To do: Scan the lines below for "regulación"; report the number of lines that contain it, and only that.

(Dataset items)
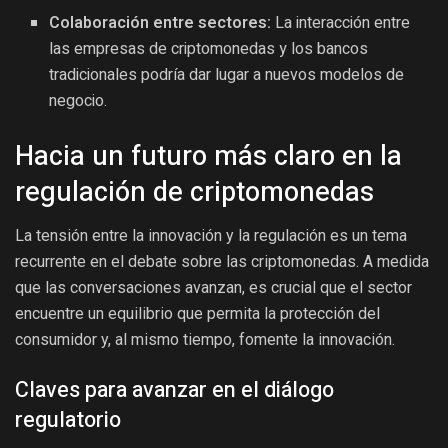
Colaboración entre sectores:
La interacción entre
las empresas de criptomonedas y los bancos
tradicionales podría dar lugar a nuevos modelos de
negocio.
Hacia un futuro más claro en la
regulación de criptomonedas
La tensión entre la innovación y la regulación es un tema
recurrente en el debate sobre las criptomonedas. A medida
que las conversaciones avanzan, es crucial que el sector
encuentre un equilibrio que permita la protección del
consumidor y, al mismo tiempo, fomente la innovación.
Claves para avanzar en el diálogo
regulatorio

Expected answer: 2